PROBLEM >> Among the lines of the records, please find those that contain the word "header" and copy them.

Dataset excerpts
§

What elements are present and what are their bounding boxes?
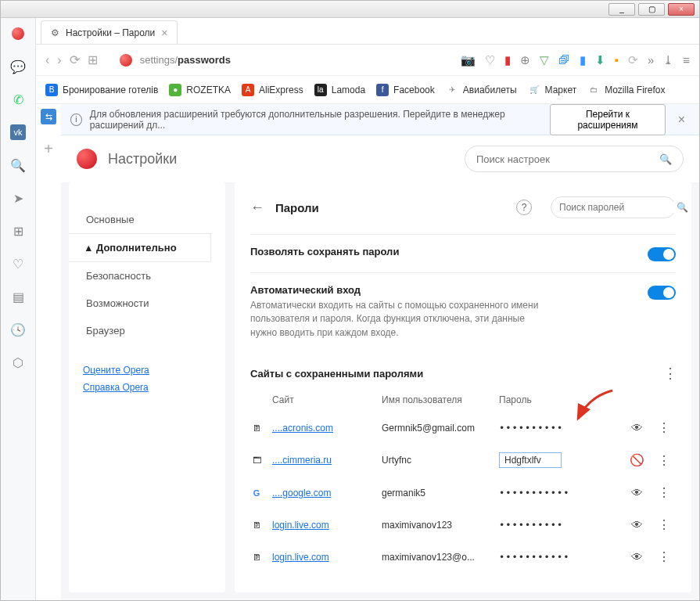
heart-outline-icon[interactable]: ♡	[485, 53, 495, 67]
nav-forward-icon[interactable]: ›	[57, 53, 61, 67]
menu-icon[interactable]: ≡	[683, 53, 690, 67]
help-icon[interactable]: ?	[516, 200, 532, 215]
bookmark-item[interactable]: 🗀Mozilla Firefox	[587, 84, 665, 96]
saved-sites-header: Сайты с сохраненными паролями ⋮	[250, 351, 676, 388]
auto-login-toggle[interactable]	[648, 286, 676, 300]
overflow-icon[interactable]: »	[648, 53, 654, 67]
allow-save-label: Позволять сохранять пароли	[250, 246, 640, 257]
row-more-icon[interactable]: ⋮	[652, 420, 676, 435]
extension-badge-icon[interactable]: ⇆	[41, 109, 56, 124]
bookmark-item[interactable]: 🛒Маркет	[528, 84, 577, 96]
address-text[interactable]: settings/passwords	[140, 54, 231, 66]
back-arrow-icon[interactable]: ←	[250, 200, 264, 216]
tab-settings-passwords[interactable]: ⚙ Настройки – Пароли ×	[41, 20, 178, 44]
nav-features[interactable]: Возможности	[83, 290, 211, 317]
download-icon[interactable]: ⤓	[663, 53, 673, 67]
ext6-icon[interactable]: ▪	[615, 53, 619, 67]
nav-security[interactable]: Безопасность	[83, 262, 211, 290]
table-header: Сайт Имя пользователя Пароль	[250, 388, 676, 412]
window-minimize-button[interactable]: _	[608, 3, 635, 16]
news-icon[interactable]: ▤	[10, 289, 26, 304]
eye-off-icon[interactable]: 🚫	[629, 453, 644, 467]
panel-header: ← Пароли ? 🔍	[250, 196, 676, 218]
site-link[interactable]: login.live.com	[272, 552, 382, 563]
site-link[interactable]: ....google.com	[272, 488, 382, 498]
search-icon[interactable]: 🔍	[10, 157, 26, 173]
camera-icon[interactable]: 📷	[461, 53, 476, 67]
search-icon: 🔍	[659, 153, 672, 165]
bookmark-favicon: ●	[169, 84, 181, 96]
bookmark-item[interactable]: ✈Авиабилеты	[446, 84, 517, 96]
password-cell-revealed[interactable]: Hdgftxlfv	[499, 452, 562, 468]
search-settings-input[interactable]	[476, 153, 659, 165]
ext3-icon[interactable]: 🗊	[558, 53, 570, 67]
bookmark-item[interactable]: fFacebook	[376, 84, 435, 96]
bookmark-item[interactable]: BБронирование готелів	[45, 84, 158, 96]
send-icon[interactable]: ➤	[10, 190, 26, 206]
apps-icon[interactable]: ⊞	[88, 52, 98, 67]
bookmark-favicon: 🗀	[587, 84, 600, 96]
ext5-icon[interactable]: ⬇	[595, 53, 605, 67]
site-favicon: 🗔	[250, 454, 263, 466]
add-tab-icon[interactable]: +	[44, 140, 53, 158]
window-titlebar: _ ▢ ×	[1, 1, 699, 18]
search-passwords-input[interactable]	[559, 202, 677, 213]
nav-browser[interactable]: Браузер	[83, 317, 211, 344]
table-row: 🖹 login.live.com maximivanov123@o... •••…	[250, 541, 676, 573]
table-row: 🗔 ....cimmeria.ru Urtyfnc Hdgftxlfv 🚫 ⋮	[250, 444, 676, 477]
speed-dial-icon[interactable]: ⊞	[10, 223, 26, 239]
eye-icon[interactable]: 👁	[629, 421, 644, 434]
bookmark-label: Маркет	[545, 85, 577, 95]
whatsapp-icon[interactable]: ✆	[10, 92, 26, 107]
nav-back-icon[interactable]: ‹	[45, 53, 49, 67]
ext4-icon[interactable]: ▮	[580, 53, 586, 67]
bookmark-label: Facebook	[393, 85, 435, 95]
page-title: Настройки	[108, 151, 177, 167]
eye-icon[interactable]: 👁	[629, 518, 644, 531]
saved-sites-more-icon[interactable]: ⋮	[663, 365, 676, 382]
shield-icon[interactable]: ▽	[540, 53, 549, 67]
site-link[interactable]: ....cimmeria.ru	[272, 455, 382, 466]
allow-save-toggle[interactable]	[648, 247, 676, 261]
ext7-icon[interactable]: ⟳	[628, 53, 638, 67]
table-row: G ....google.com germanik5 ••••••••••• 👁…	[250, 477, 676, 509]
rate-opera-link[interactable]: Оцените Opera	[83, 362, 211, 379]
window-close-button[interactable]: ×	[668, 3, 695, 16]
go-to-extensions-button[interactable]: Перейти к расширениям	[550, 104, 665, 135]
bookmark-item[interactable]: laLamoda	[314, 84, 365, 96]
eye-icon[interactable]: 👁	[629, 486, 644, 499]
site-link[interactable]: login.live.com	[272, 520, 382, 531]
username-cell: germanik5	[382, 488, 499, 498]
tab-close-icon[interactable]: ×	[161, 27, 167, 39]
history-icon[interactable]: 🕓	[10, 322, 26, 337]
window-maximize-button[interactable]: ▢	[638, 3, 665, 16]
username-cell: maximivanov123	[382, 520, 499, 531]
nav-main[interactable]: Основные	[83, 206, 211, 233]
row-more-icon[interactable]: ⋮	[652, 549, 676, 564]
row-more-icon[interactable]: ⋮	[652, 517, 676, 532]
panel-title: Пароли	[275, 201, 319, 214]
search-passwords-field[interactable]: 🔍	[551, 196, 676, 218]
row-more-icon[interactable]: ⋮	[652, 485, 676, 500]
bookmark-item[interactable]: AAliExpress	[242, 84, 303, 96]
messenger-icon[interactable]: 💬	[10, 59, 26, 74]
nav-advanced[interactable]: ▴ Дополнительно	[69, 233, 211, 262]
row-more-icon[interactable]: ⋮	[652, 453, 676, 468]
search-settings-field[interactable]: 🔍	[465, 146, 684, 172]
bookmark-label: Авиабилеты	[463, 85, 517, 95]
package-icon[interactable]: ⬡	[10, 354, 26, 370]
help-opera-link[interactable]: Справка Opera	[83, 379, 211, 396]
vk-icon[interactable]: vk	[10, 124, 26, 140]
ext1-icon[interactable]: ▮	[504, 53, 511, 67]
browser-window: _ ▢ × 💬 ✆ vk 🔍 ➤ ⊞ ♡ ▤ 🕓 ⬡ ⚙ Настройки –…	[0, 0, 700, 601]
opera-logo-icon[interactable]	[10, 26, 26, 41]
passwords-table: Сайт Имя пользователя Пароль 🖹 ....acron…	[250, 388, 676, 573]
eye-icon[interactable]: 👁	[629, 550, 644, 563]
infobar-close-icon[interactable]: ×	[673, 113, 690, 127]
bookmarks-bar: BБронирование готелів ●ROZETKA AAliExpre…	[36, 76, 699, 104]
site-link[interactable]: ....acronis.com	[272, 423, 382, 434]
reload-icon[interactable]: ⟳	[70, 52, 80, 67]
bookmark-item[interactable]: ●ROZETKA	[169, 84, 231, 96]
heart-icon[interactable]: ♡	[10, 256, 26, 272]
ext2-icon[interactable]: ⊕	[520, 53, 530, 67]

§

RESPONSE AREA >>
saved-sites-header: Сайты с сохраненными паролями ⋮	[250, 351, 676, 388]
table-header: Сайт Имя пользователя Пароль	[250, 388, 676, 412]
panel-header: ← Пароли ? 🔍	[250, 196, 676, 218]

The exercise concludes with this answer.